Li, 31, is one of the most famous stand-up comedians in China. He is viewed as the one who took stand-up comedy, which used to be a subculture, to the Chinese public as in 2017 when he co-produced a show named Roast and Rock to promote stand-up comedy culture with Tencent Penguin Pictures.
The controversy comes two months after Yang Li, a performer from the company Fun Factory that Li founded in 2014 in Shanghai, got caught up in an online backlash and was anonymously reported to the state cultural publication regulator for allegedly being “sexist” after mocking men in a TV show, saying, “They look so mediocre, yet manage to be so confident.”
Li published an ad post on his account on China’s Twitter-like Sina Weibo on Wednesday for Beijing-based underwear brand Ubras, in which he said that underwear is “equipment that can help women lie to win in the workplace,” according to media reports.
The post, released with the hashtag “workplace life jacket,” triggered outrage among Chinese netizens.
“How could I lie to win in the workplace by wearing bras? What are you implying?” one Weibo user commented.
“The slogan implies that women win in the workplace by lying down. In other words, all the efforts women make to work overnight, to hold meetings and to draw up plans are meaningless. It’s really insulting and offensive,” said another.
The brand apologized on Weibo on late Wednesday, saying that they had removed all related content.
The company explained that its original intention is to express the idea that their products are so comfortable that they can help women face tiredness in work and daily life.
“In the future, we will create and review promotional content with more care,” the brand said.
Li also apologized on his Weibo account on Thursday, admitting that “the promotion was indeed improper and I should have expected the impact it would have.”
Li noted that he always respects women’s positions, and women’s feelings should be given more consideration in work, especially when female topics are involved.
“It’s my fault. I will reflect on myself, thanks for all your criticism,” Li said in the apology.

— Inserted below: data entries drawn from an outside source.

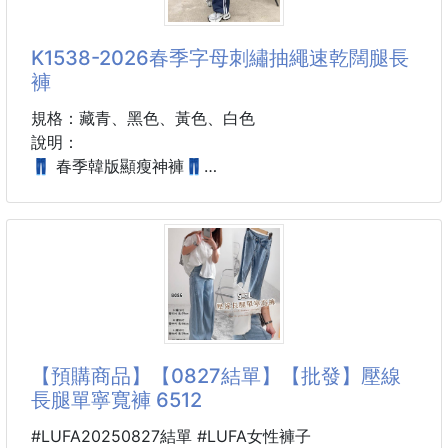
以前想吃這種鴨腿料理，通常都要到高
K1538-2026春季字母刺繡抽繩速乾闊腿長
褲
規格：藏青、黑色、黃色、白色
說明：
👖 春季韓版顯瘦神褲👖
✨ 高腰設計拉長比例
🤩抗皺🤩速乾🤩冰絲材質
💖 闊腿版型修飾腿型
⁉️ 是不是每次穿長褲
⁉️ 小腹明顯不好遮？
⁉️ 大腿肉肉卡卡的？
⁉️ 貼腿褲顯壯不敢穿？
【預購商品】【0827結單】【批發】壓線
⁉️ 想舒服又想顯瘦？
長腿單寧寬褲 6512
💖 高腰鬆緊設計
#LUFA20250827結單 #LUFA女性褲子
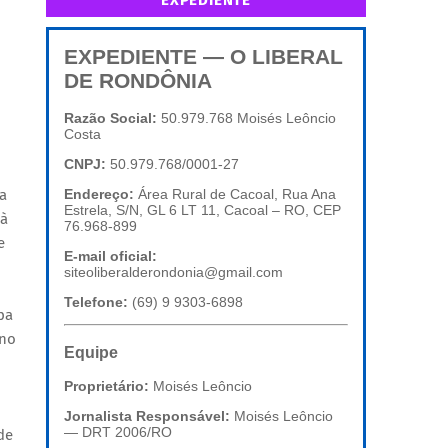
EXPEDIENTE
EXPEDIENTE — O LIBERAL
DE RONDÔNIA
Razão Social:
50.979.768 Moisés Leôncio
Costa
CNPJ:
50.979.768/0001-27
a
Endereço:
Área Rural de Cacoal, Rua Ana
Estrela, S/N, GL 6 LT 11, Cacoal – RO, CEP
 à
76.968-899
e
E-mail oficial:
siteoliberalderondonia@gmail.com
Telefone:
(69) 9 9303-6898
pa
 no
Equipe
Proprietário:
Moisés Leôncio
Jornalista Responsável:
Moisés Leôncio
— DRT 2006/RO
de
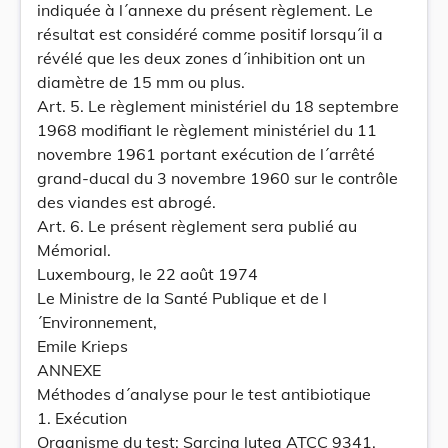
indiquée à l´annexe du présent règlement. Le
résultat est considéré comme positif lorsqu´il a
révélé que les deux zones d´inhibition ont un
diamètre de 15 mm ou plus.
Art. 5. Le règlement ministériel du 18 septembre
1968 modifiant le règlement ministériel du 11
novembre 1961 portant exécution de l´arrêté
grand-ducal du 3 novembre 1960 sur le contrôle
des viandes est abrogé.
Art. 6. Le présent règlement sera publié au
Mémorial.
Luxembourg, le 22 août 1974
Le Ministre de la Santé Publique et de l
´Environnement,
Emile Krieps
ANNEXE
Méthodes d´analyse pour le test antibiotique
1. Exécution
Organisme du test: Sarcina lutea ATCC 9341.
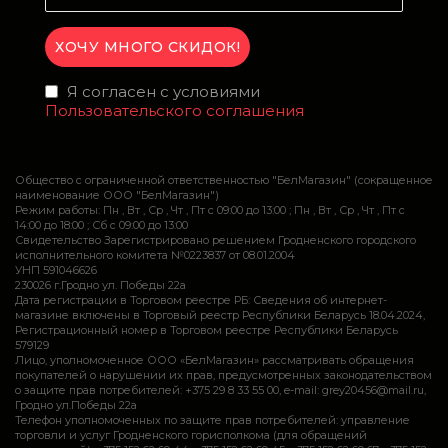
Я согласен с условиями
Пользовательского соглашения
Общество с ограниченной ответственностью "БелМагазин" (сокращенное
наименование ООО "БелМагазин")
Режим работы: Пн , Вт , Ср , Чт , Пт c 09:00 до 13:00 ; Пн , Вт , Ср , Чт , Пт c
14:00 до 18:00 ; Сб c 09:00 до 13:00
Свидетельство Зарегистрировано решением Гродненского городского
исполнительного комитета №0223837 от 08.01.2004
УНП 591046626
230026 г.Гродно ул. Победы 22а
Дата регистрации в Торговом реестре РБ: Сведения об интернет-
магазине включены в Торговый реестр Республики Беларусь 18.04.2024,
Регистрационный номер в Торговом реестре Республики Беларусь
579129
Лицо, уполномоченное ООО «БелМагазин» рассматривать обращения
покупателей о нарушении их прав, предусмотренных законодательством
о защите прав потребителей: +375 29 8 33 55 00, e-mail: grey20456@mail.ru,
Гродно ул.Победы 22а
Телефон уполномоченных по защите прав потребителей: управление
торговли и услуг Гродненского горисполкома (для обращений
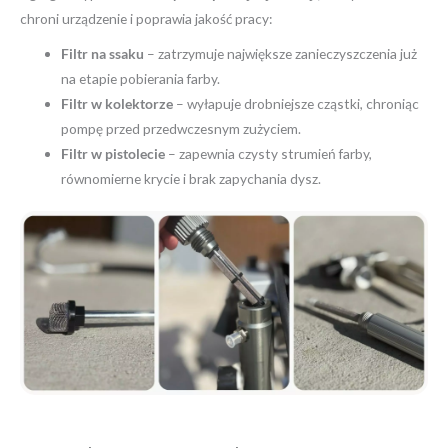
chroni urządzenie i poprawia jakość pracy:
Filtr na ssaku
– zatrzymuje największe zanieczyszczenia już
na etapie pobierania farby.
Filtr w kolektorze
– wyłapuje drobniejsze cząstki, chroniąc
pompę przed przedwczesnym zużyciem.
Filtr w pistolecie
– zapewnia czysty strumień farby,
równomierne krycie i brak zapychania dysz.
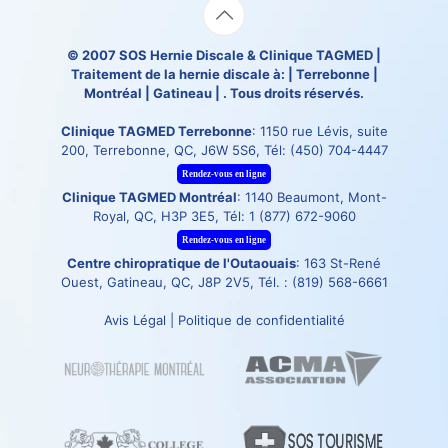
© 2007
SOS Hernie Discale
&
Clinique TAGMED
|
Traitement de la hernie discale à: | Terrebonne |
Montréal | Gatineau | . Tous droits réservés.
Clinique TAGMED Terrebonne
: 1150 rue Lévis, suite
200, Terrebonne, QC, J6W 5S6, Tél:
(450) 704-4447
Rendez-vous en ligne
Clinique TAGMED Montréal
: 1140 Beaumont, Mont-
Royal, QC, H3P 3E5, Tél:
1 (877) 672-9060
Rendez-vous en ligne
Centre chiropratique de l'Outaouais
: 163 St-René
Ouest, Gatineau, QC, J8P 2V5, Tél. :
(819) 568-6661
Avis Légal
|
Politique de confidentialité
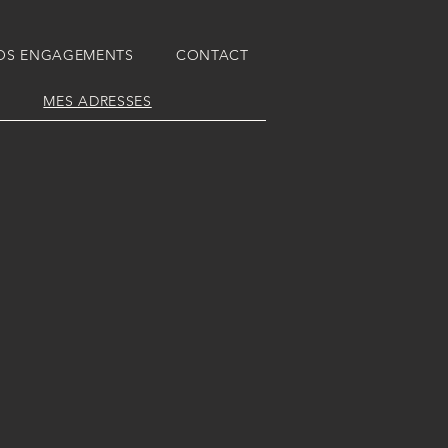
NOS ENGAGEMENTS
CONTACT
MES ADRESSES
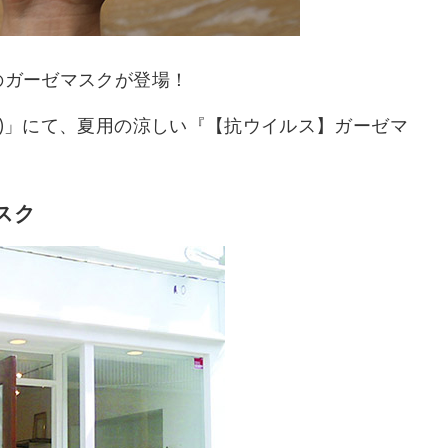
のガーゼマスクが登場！
オ)」にて、夏用の涼しい『【抗ウイルス】ガーゼマ
スク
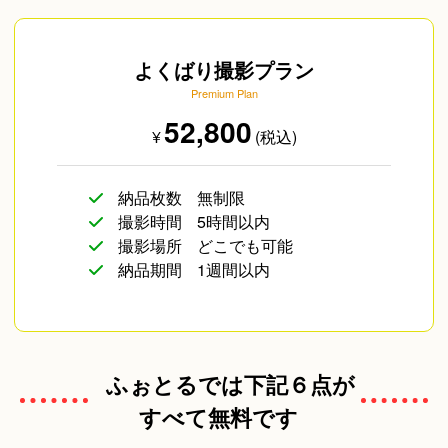
よくばり撮影プラン
Premium Plan
52,800
¥
(税込)
納品枚数
無制限
撮影時間
5時間以内
撮影場所
どこでも可能
納品期間
1週間以内
ふぉとるでは下記６点が
すべて無料です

But the apologies did not seem to be enough to convince all Chinese netizens.
“They knew what impact the slogan would have, but they still decided to post it to catch the public’s attention. It’s disgusting,” Jun Yixiao, a woman who works in Beijing, told the Global Times.
Stand-up comedy, which originated in Europe and North America, is quite young in China, with “open mic” shows first appearing in pubs in Beijing and Shanghai in 2009. Audiences in Guangdong Province came to it much earlier as it was first introduced to neighboring Hong Kong in 1990, according to the Xinhua News Agency.